The people in the village were awesome. Sintchã Botchi is a Fula village, and Fulas are a Muslim tribe. All of the people in the village speak Fula and I would say about half can also speak Creole. (If you want to hear someone speaking Fula check out Jason's vlog.) Life is a lot slower in the village than in Bissau (didn't exactly think that was possible before) and it was really nice for a vacation. We did a lot of relaxing and were able to help Gilson and Rosania with their work. Jason did a lot of manual labor with Gilson which was a good change of pace for him.
It's funny, I don't really think of Bissau as a big city, but in a lot of ways it is. There is noise here all the time – radios squawking through blown out speakers, roosters crowing at all hours, cars honking, pigs squealing, people yelling, drums banging, things getting pounded, smashed, chopped, etc. I don't usually notice it much, but when we went to Sintchã Botchi I kept noticing that it was strangely silent. No radios, no yelling people, and absolutely no traffic. It was nice. They do have a lot of donkeys there which is funny because there are none in Bissau. I definitely appreciate the lack of donkeys here – those things can be really annoying when they want to! Many things about the scenery were different from Bissau also.
This is a termite mound. It's amazing that something so little can make something so big! These things are all over the place out in the villages.
We saw tons of really sweet, old trees like this one.
These were so amazing!
We took a sete-plus to Gabu, which is a modified station wagon that goes between different towns, and then Gilson picked us up and took us to Sintchã Botchi. We got there fine and we were having a great time.
Before we left.
This is at the place were you go to get the sete-plus to Gabu. Yes, that station wagon does have three rows of seats.
Well it wouldn't be a story about Guinea-Bissau if something didn't go differently than we planned, so before I tell you all about the village, let me tell you about that part. We left to go on Saturday and we were planning on coming back on Wednesday. You have to pay for your luggage according to its size so I was trying to go light. I did pack enough underwear and allergy medicine to last until the next Saturday though, just in case. On Monday Rosania asked us if we would stay until Thursday because they were thinking about going to Bissau on Thursday and we could ride together. Erica didn't want to because she had scheduled class for Thursday and Friday, so we said no. On Tuesday we discovered that all of the sete-plus and candonga (a big minivan with bench seats all around the inside that goes between different towns) drivers had decided to go on a strike for three days (Wed, Thurs, Fri); meaning, that we had no way to get back to Bissau. The strike was a protest against the police because they make the drivers stop all the time and pay "taxes" but that money does not go towards helping improve the roads, etc (most of the time the police just keep it). That same day Gilson and Rosania decided that they couldn't leave on Thursday because they had more work to do, so they were going to head to Bissau on Saturday. So, our trip was lengthened. Ironically, the drivers realized on Wednesday that they needed money so they tried to call off the strike, but the police were pretty ticked that the drivers had tried to defy them so they said that if they caught any sete-pluses or candongas on the road before Sunday they would take the driver's papers (license, registration, etc.) haha. I should have learned to always bring double of everything that I think I will need when I travel here... Maybe next time :)

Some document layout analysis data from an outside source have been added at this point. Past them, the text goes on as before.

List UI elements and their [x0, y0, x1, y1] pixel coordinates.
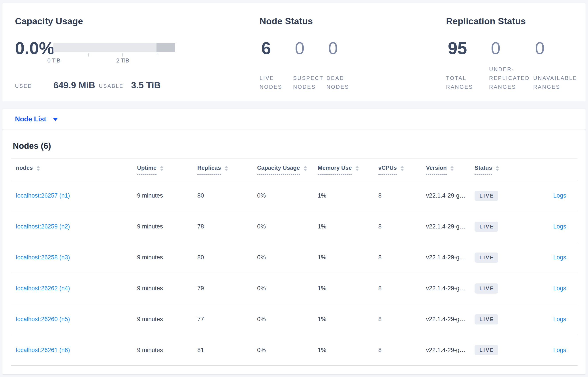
status-badge: LIVE [475, 314, 498, 324]
used-label: USED [15, 83, 32, 89]
sort-icon [304, 166, 307, 171]
live-nodes-label: LIVE NODES [259, 60, 289, 91]
uptime-cell: 9 minutes [137, 285, 197, 292]
logs-link[interactable]: Logs [553, 316, 566, 323]
replicas-cell: 81 [197, 347, 257, 353]
node-link[interactable]: localhost:26262 (n4) [16, 285, 70, 292]
memory-cell: 1% [318, 316, 378, 323]
table-row: localhost:26257 (n1) 9 minutes 80 0% 1% … [11, 180, 578, 211]
status-badge: LIVE [475, 252, 498, 263]
node-list-dropdown[interactable]: Node List [15, 109, 58, 130]
column-header-status[interactable]: Status [475, 165, 522, 175]
uptime-cell: 9 minutes [137, 254, 197, 261]
capacity-usage-title: Capacity Usage [15, 16, 83, 26]
gauge-tick [157, 53, 157, 57]
capacity-gauge [53, 43, 175, 52]
total-ranges-label: TOTAL RANGES [446, 60, 480, 91]
status-badge: LIVE [475, 222, 498, 232]
column-header-replicas[interactable]: Replicas [197, 165, 257, 175]
column-header-uptime[interactable]: Uptime [137, 165, 197, 175]
column-header-nodes[interactable]: nodes [11, 165, 137, 175]
replicas-cell: 77 [197, 316, 257, 323]
nodes-section-title: Nodes (6) [13, 141, 51, 151]
replicas-cell: 78 [197, 223, 257, 230]
sort-icon [355, 166, 359, 171]
nodes-table-panel: Nodes (6) nodes Uptime Replicas Capacity… [2, 130, 586, 375]
under-replicated-label: UNDER-REPLICATED RANGES [489, 60, 531, 91]
gauge-tick-label-2: 2 TiB [109, 57, 136, 64]
gauge-tick-label-0: 0 TiB [41, 57, 67, 64]
logs-link[interactable]: Logs [553, 254, 566, 261]
version-cell: v22.1.4-29-g… [426, 316, 475, 323]
logs-link[interactable]: Logs [553, 347, 566, 353]
sort-icon [224, 166, 228, 171]
node-link[interactable]: localhost:26261 (n6) [16, 347, 70, 353]
capacity-cell: 0% [257, 192, 318, 199]
usable-label: USABLE [99, 83, 124, 89]
node-link[interactable]: localhost:26258 (n3) [16, 254, 70, 261]
version-cell: v22.1.4-29-g… [426, 254, 475, 261]
node-link[interactable]: localhost:26260 (n5) [16, 316, 70, 322]
status-badge: LIVE [475, 191, 498, 201]
column-header-memory-use[interactable]: Memory Use [318, 165, 378, 175]
total-ranges-count: 95 [448, 39, 467, 57]
sort-icon [450, 166, 454, 171]
sort-icon [495, 166, 499, 171]
column-header-capacity-usage[interactable]: Capacity Usage [257, 165, 318, 175]
usable-value: 3.5 TiB [131, 80, 161, 91]
node-status-title: Node Status [259, 16, 313, 26]
node-link[interactable]: localhost:26257 (n1) [16, 192, 70, 199]
sort-icon [400, 166, 404, 171]
column-header-version[interactable]: Version [426, 165, 475, 175]
sort-icon [160, 166, 164, 171]
capacity-cell: 0% [257, 285, 318, 292]
vcpus-cell: 8 [378, 285, 426, 292]
capacity-usage-percent: 0.0% [15, 39, 54, 57]
replication-status-title: Replication Status [446, 16, 526, 26]
replicas-cell: 80 [197, 192, 257, 199]
table-row: localhost:26259 (n2) 9 minutes 78 0% 1% … [11, 211, 578, 242]
logs-link[interactable]: Logs [553, 192, 566, 199]
node-link[interactable]: localhost:26259 (n2) [16, 223, 70, 230]
uptime-cell: 9 minutes [137, 316, 197, 323]
gauge-tick [54, 53, 54, 57]
logs-link[interactable]: Logs [553, 285, 566, 292]
vcpus-cell: 8 [378, 347, 426, 353]
gauge-tick [122, 53, 123, 57]
table-row: localhost:26262 (n4) 9 minutes 79 0% 1% … [11, 273, 578, 304]
replicas-cell: 79 [197, 285, 257, 292]
logs-link[interactable]: Logs [553, 223, 566, 230]
vcpus-cell: 8 [378, 192, 426, 199]
table-row: localhost:26260 (n5) 9 minutes 77 0% 1% … [11, 304, 578, 335]
unavailable-label: UNAVAILABLE RANGES [533, 60, 578, 91]
memory-cell: 1% [318, 192, 378, 199]
column-header-vcpus[interactable]: vCPUs [378, 165, 426, 175]
sort-icon [36, 166, 40, 171]
vcpus-cell: 8 [378, 223, 426, 230]
under-replicated-count: 0 [491, 39, 500, 57]
version-cell: v22.1.4-29-g… [426, 347, 475, 353]
vcpus-cell: 8 [378, 254, 426, 261]
suspect-nodes-count: 0 [295, 39, 304, 57]
table-row: localhost:26258 (n3) 9 minutes 80 0% 1% … [11, 242, 578, 273]
status-badge: LIVE [475, 345, 498, 355]
dead-nodes-count: 0 [328, 39, 338, 57]
version-cell: v22.1.4-29-g… [426, 285, 475, 292]
uptime-cell: 9 minutes [137, 192, 197, 199]
capacity-cell: 0% [257, 223, 318, 230]
vcpus-cell: 8 [378, 316, 426, 323]
capacity-gauge-used-segment [156, 43, 175, 52]
used-value: 649.9 MiB [53, 80, 95, 91]
replicas-cell: 80 [197, 254, 257, 261]
capacity-cell: 0% [257, 316, 318, 323]
nodes-table: nodes Uptime Replicas Capacity Usage Mem… [11, 158, 578, 366]
table-row: localhost:26261 (n6) 9 minutes 81 0% 1% … [11, 335, 578, 366]
capacity-cell: 0% [257, 347, 318, 353]
view-selector-panel: Node List [2, 109, 586, 130]
node-list-dropdown-label: Node List [15, 115, 46, 123]
gauge-tick [88, 53, 89, 57]
unavailable-count: 0 [535, 39, 544, 57]
nodes-table-header-row: nodes Uptime Replicas Capacity Usage Mem… [11, 158, 578, 180]
dead-nodes-label: DEAD NODES [327, 60, 356, 91]
memory-cell: 1% [318, 254, 378, 261]
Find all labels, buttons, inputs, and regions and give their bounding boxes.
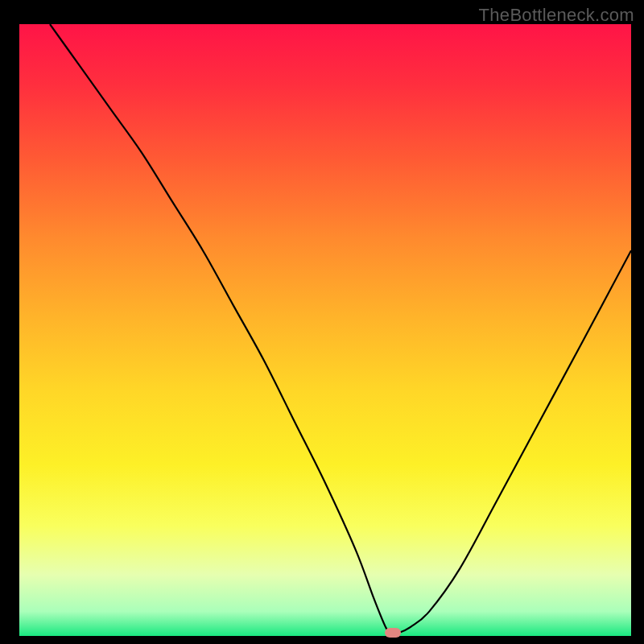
watermark-text: TheBottleneck.com — [479, 5, 634, 26]
gradient-background — [19, 24, 631, 636]
bottleneck-plot — [19, 24, 631, 636]
optimum-marker — [385, 628, 401, 638]
chart-frame: TheBottleneck.com — [0, 0, 644, 644]
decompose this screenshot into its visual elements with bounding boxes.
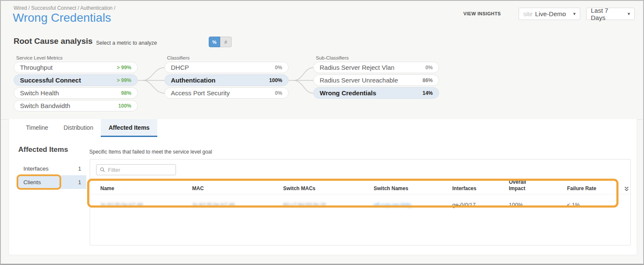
double-chevron-down-icon xyxy=(624,186,630,192)
page-title: Wrong Credentials xyxy=(13,11,111,25)
column-header-interfaces[interactable]: Interfaces xyxy=(452,185,509,192)
expand-columns-button[interactable] xyxy=(624,186,630,192)
subclassifier-pill-radius-reject-vlan[interactable]: Radius Server Reject Vlan 0% xyxy=(313,62,439,73)
column-label-classifiers: Classifiers xyxy=(167,55,190,60)
details-card: Timeline Distribution Affected Items Aff… xyxy=(9,119,637,255)
root-cause-analysis-page: Wired / Successful Connect / Authenticat… xyxy=(0,0,644,265)
column-header-switch-names[interactable]: Switch Names xyxy=(374,185,452,192)
view-insights-button[interactable]: VIEW INSIGHTS xyxy=(463,11,501,16)
site-selector-dropdown[interactable]: site Live-Demo ▾ xyxy=(519,8,580,20)
subclassifier-pill-wrong-credentials[interactable]: Wrong Credentials 14% xyxy=(313,87,439,99)
breadcrumb[interactable]: Wired / Successful Connect / Authenticat… xyxy=(14,5,115,11)
metric-pill-switch-bandwidth[interactable]: Switch Bandwidth 100% xyxy=(14,100,138,111)
chevron-down-icon: ▾ xyxy=(570,11,576,17)
affected-items-table: Name MAC Switch MACs Switch Names Interf… xyxy=(90,159,631,245)
cell-mac: 3c:62:f0:0e:b7:46 xyxy=(192,202,283,208)
tab-bar: Timeline Distribution Affected Items xyxy=(18,119,157,137)
category-count: 1 xyxy=(78,179,81,185)
category-label: Clients xyxy=(23,179,41,185)
tab-affected-items[interactable]: Affected Items xyxy=(101,119,157,137)
affected-category-list: Interfaces 1 Clients 1 xyxy=(17,162,86,189)
category-item-interfaces[interactable]: Interfaces 1 xyxy=(17,162,86,175)
column-header-mac[interactable]: MAC xyxy=(192,185,283,192)
table-row[interactable]: 3c:62:f0:0e:b7:46 3c:62:f0:0e:b7:46 60:c… xyxy=(90,198,630,211)
percent-toggle-button[interactable]: % xyxy=(209,37,220,47)
tab-distribution[interactable]: Distribution xyxy=(56,119,101,137)
metric-pill-successful-connect[interactable]: Successful Connect > 99% xyxy=(14,74,138,86)
root-cause-subtitle: Select a metric to analyze xyxy=(96,40,157,46)
metric-unit-toggle: % # xyxy=(209,37,232,47)
site-selector-prefix: site xyxy=(523,11,533,17)
chevron-down-icon: ▾ xyxy=(624,11,630,17)
column-label-sub-classifiers: Sub-Classifiers xyxy=(316,55,349,60)
search-icon xyxy=(100,167,105,172)
root-cause-title: Root Cause analysis xyxy=(14,37,93,46)
cell-switch-names-link[interactable]: idf-cup-sw-bldg xyxy=(374,202,452,208)
classifier-pill-authentication[interactable]: Authentication 100% xyxy=(165,74,289,86)
column-header-overall-impact[interactable]: Overall Impact xyxy=(509,179,567,192)
filter-input[interactable] xyxy=(108,167,172,173)
metric-pill-throughput[interactable]: Throughput > 99% xyxy=(14,62,138,73)
site-selector-value: Live-Demo xyxy=(535,10,566,17)
cell-interfaces: ge-0/0/17 xyxy=(452,202,509,208)
category-label: Interfaces xyxy=(23,165,48,172)
category-count: 1 xyxy=(78,165,81,172)
time-range-dropdown[interactable]: Last 7 Days ▾ xyxy=(586,8,635,20)
filter-field xyxy=(96,164,176,175)
column-header-switch-macs[interactable]: Switch MACs xyxy=(283,185,374,192)
cell-switch-macs: 60:c7:8d:93:9c:0f xyxy=(283,202,374,208)
metric-pill-switch-health[interactable]: Switch Health 98% xyxy=(14,87,138,99)
tab-timeline[interactable]: Timeline xyxy=(18,119,56,137)
classifier-pill-dhcp[interactable]: DHCP 0% xyxy=(165,62,289,73)
classifier-pill-access-port-security[interactable]: Access Port Security 0% xyxy=(165,87,289,99)
affected-items-subtitle: Specific Items that failed to meet the s… xyxy=(89,149,212,155)
time-range-value: Last 7 Days xyxy=(591,7,624,21)
count-toggle-button[interactable]: # xyxy=(220,37,232,47)
cell-name: 3c:62:f0:0e:b7:46 xyxy=(100,202,192,208)
column-label-service-level-metrics: Service Level Metrics xyxy=(16,55,62,60)
column-header-failure-rate[interactable]: Failure Rate xyxy=(567,185,622,192)
cell-overall-impact: 100% xyxy=(509,202,567,208)
cell-failure-rate: < 1% xyxy=(567,202,622,208)
affected-items-title: Affected Items xyxy=(18,145,68,154)
column-header-name[interactable]: Name xyxy=(100,185,192,192)
table-header-row: Name MAC Switch MACs Switch Names Interf… xyxy=(90,179,630,194)
category-item-clients[interactable]: Clients 1 xyxy=(17,175,86,189)
subclassifier-pill-radius-unreachable[interactable]: Radius Server Unreachable 86% xyxy=(313,74,439,86)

Rosania is an OBGYN nurse and she and Gilson run a little clinic in Sintchã Botchi. They have some exam rooms, a storage area, and a pharmacy. It really is quite nice. The clinic is open in the mornings and most days Erica and I went with Rosania to work. She did exams and we organized the filing system. People come to the clinic with all kinds of problems. Rosania has been talking to the women in the village for years about the importance of monthly check ups while they are pregnant, but often they don't come in unless they have a problem. The women in the villages all work so hard and I think it is more common for them to loose a baby than to actually have one. Out of all of the pregnant women who came in while we were there I don't think that any of them hadn't miscarried. I kept hearing Rosania say, "I'm sorry, you lost your baby." They didn't really react a lot to the news. I think that most of the time they already knew. For example, one lady had noticed a week or so before that her stomach had started to shrink and then had been bleeding for four days before she came in.
This is Rosania waiting at the reception desk.
Rosania is performing a sonogram. It doesn't have a picture, only sound to hear the heartbeat
Erica and I organizing files in the clinic.
Rosania has trained several people who work with her in the clinic. They take blood pressure, weigh people, get their files if they have been before, and things like that before Rosania sees them. I actually have a pretty funny story about meeting those guys. The first day that Rosania took us with her to the clinic she was introducing us to all of the staff there and I was trying to make conversation with them. She introduced me to the guy who sells the medicine in the pharmacy, so I greeted him and then asked, "Então, bu bindi drogas li?" which I thought was "So, you sell medicine here, huh?" To which the man responded dramatically "Não, N ka bindi drogas li!!!" ("No I don't sell drugs here!!!") with a horrified look on his face. Turns out that in Creole the word "drogas" (drugs) only means the illegal kind. So basically I was asking him if he was a drug dealer. Rosania was laughing really hard and she explained me that there is a different word for medicine. I apologized and explained that I didn't know it was different and I was not there to purchase drugs... I heard that story being told to patients at the clinic many times throughout the week and every time I saw the guy after that he asked me if I was there to buy some drugs and everyone laughed a lot. I have to admit, it's pretty funny :)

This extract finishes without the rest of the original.